In den Entscheidungsgründen stellt das BAG nochmals klar, dass ein ursprünglich vom Betriebsrat geltend gemachtes Initiativrecht zur Einführung eines (elektronischen) Arbeitszeiterfassungssystems nicht besteht, da der Arbeitgeber bereits zur Erfassung der Arbeitszeit der Beschäftigten verpflichtet sei. Eine solche Verpflichtung wird weiterhin aus § 3 Abs.2 Nr.1 ArbSchG abgeleitet, wonach der Arbeitgeber zur Durchführung von Maßnahmen des Arbeitsschutzes für eine geeignete Organisation zu sorgen und die erforderlichen Mittel hierfür bereitzustellen hat. Eine solche Verpflichtung bestehe – so das BAG weiter – unabhängig von der Regelung des § 16 Abs.2, wonach eigentlich nur die über die werktäglichen acht Stunden hinausgehenden Stunden vom Arbeitgeber zu erfassen sind.

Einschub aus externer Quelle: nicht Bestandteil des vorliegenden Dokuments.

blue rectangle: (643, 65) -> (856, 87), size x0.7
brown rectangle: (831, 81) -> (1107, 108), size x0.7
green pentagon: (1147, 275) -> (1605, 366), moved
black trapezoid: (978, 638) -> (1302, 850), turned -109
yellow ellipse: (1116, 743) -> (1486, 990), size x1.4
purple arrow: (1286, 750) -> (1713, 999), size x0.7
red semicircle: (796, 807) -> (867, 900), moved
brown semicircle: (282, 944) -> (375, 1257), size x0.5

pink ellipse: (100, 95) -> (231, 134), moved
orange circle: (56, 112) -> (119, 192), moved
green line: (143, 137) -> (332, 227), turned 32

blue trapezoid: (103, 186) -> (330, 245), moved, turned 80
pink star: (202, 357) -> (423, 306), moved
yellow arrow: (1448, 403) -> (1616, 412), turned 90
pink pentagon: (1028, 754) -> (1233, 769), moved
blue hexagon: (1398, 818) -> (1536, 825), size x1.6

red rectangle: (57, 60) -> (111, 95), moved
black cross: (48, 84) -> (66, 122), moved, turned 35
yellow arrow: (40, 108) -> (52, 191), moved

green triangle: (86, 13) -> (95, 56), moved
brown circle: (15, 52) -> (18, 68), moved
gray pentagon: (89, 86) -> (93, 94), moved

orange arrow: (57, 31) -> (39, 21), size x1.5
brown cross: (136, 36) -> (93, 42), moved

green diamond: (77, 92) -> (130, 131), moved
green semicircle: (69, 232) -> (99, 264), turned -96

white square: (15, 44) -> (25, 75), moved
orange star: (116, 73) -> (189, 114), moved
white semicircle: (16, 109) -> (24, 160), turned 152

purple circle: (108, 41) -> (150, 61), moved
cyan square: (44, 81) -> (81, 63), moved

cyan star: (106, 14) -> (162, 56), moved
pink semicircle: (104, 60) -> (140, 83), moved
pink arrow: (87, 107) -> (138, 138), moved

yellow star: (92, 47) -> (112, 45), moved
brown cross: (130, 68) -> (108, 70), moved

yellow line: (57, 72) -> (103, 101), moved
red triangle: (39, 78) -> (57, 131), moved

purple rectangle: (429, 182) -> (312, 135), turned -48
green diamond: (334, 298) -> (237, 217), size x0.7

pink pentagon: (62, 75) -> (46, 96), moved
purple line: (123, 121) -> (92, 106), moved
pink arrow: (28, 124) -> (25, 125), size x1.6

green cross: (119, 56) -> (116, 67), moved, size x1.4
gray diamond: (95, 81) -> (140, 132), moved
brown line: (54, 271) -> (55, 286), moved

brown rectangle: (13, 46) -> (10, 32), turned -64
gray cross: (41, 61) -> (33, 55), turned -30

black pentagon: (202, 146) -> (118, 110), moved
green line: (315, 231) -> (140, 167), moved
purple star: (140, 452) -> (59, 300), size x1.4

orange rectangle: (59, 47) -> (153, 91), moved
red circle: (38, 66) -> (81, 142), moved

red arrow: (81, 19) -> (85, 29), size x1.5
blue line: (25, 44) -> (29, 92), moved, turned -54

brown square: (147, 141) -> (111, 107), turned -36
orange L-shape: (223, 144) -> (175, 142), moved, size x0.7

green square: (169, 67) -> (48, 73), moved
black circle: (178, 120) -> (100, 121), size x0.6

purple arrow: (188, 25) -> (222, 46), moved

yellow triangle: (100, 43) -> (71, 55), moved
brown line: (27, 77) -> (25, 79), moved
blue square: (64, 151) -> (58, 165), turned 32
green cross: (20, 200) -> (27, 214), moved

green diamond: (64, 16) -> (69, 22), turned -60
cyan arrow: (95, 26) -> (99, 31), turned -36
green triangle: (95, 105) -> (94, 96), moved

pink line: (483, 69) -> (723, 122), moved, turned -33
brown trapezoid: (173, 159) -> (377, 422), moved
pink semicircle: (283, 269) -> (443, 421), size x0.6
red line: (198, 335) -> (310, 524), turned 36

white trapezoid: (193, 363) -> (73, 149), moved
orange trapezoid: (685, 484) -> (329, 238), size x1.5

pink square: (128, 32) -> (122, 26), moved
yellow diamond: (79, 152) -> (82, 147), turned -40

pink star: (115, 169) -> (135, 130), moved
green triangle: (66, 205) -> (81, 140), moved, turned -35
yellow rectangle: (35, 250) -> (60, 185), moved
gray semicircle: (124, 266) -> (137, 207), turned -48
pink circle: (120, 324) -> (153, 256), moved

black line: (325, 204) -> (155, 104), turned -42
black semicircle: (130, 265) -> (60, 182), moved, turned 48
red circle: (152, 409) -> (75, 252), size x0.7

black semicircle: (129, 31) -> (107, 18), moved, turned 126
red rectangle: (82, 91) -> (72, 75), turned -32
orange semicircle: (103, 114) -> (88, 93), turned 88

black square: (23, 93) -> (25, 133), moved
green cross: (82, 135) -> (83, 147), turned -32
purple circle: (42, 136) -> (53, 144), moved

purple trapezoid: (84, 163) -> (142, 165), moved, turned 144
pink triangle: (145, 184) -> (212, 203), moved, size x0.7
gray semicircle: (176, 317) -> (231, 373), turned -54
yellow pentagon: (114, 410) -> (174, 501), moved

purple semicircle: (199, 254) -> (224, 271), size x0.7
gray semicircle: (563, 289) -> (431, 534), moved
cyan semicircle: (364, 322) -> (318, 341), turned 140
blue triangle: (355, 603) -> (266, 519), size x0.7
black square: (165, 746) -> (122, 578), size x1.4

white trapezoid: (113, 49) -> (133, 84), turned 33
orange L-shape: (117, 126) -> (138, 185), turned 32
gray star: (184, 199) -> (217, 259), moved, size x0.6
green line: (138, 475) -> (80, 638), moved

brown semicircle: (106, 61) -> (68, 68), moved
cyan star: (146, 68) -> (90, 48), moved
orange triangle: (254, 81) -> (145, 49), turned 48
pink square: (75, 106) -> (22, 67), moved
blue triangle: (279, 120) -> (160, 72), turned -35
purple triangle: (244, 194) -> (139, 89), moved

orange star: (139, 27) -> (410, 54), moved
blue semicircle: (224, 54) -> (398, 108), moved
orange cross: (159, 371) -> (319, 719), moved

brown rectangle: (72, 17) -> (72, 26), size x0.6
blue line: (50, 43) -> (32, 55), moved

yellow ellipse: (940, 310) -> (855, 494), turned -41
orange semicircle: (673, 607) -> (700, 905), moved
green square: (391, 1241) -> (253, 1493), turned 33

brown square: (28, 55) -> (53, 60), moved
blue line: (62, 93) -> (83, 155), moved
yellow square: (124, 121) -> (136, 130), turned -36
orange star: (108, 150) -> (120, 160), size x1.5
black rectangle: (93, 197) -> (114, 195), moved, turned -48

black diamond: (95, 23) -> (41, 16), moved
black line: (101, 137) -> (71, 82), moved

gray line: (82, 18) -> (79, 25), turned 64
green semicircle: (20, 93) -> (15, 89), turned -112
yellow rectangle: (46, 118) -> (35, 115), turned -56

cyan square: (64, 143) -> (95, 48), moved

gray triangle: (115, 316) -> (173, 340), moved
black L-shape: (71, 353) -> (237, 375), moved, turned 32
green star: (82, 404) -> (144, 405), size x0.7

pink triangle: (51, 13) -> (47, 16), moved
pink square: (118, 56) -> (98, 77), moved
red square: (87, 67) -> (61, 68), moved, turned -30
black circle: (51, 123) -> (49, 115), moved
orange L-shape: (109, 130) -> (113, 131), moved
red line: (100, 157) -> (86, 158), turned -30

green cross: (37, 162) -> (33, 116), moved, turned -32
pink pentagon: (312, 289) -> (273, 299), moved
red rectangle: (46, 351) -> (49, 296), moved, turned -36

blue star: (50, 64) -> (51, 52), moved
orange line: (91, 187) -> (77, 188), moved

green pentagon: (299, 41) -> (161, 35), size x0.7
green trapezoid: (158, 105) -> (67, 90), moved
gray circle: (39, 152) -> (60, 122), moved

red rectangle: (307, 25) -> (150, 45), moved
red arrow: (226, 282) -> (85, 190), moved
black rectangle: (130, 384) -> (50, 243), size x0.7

Hinweis des BAG zur Ausgestaltung eines Arbeitserfassungssystems

Für den Arbeitgeber bestehe nach dem BAG ab sofort eine objektive gesetzliche Handlungsverpflichtung, ein Arbeitszeiterfassungssystem einzuführen. Hinsichtlich der konkreten Ausgestaltung eines solchen Arbeitszeiterfassungssystems bestünde allerdings aktuell – solange vom Gesetzgeber keine allgemeingültige Regelung getroffen wurde – ein Ausgestaltungsspielraum. Seit der Entscheidung des Europäischen Gerichtshofs vom 14. Mai 2019 (Az. C-55/18) sei aus Sicht des BAG eindeutig, dass es sich um ein objektives, verlässliches und zugängliches System handeln müsse. Das BAG hat daher nun bestätigt, dass die Ausgestaltung der Erfassung weitestgehend durch den Arbeitgeber zu bestimmen ist.

Daraus folgt, dass

  1. ein solches System nicht zwingend elektronisch sein müsse
  2. die Aufzeichnungen auch in Papierform möglich wären
  3. eine Delegation an die Arbeitnehmer zulässig wäre.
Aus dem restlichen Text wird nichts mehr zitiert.